= Beginning of Section =

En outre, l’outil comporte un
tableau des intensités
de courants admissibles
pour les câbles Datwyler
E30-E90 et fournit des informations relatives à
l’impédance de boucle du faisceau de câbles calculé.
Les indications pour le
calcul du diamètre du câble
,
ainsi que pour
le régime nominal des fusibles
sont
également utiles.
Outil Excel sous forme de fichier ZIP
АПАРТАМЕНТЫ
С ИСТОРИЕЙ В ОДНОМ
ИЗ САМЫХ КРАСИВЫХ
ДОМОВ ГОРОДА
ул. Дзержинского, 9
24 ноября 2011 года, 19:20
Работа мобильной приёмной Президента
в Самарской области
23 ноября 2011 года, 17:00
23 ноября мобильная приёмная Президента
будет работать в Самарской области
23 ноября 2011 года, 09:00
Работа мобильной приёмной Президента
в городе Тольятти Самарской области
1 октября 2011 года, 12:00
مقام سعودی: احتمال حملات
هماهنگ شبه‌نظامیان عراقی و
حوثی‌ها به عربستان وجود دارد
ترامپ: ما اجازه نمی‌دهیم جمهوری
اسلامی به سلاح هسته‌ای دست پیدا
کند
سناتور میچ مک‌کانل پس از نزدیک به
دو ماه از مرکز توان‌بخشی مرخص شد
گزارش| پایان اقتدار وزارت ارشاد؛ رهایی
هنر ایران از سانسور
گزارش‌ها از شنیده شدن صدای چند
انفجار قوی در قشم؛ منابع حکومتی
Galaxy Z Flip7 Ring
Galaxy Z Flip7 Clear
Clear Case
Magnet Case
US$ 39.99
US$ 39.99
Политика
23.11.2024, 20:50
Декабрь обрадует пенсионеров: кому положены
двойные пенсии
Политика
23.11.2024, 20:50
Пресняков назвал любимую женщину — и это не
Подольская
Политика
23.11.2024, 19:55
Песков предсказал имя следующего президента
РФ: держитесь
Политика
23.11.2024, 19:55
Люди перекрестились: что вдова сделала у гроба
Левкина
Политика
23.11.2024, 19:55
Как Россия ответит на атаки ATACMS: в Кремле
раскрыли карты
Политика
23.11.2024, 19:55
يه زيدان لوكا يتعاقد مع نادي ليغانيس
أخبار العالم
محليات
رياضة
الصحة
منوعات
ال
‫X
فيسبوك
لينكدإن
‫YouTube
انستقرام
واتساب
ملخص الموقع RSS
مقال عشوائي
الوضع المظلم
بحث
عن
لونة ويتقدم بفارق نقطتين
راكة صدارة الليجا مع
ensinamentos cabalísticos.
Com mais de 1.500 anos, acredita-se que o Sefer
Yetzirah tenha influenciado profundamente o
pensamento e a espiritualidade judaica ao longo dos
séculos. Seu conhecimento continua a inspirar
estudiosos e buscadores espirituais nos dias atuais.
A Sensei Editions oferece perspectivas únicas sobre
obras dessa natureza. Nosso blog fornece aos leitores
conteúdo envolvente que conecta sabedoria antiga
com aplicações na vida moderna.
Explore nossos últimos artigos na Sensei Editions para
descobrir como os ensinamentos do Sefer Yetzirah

= End of Section =

— Problem statement —
Search the entries for the string "Sefer". Copy every line that has it.

— Answer to the problem —
Com mais de 1.500 anos, acredita-se que o Sefer
descobrir como os ensinamentos do Sefer Yetzirah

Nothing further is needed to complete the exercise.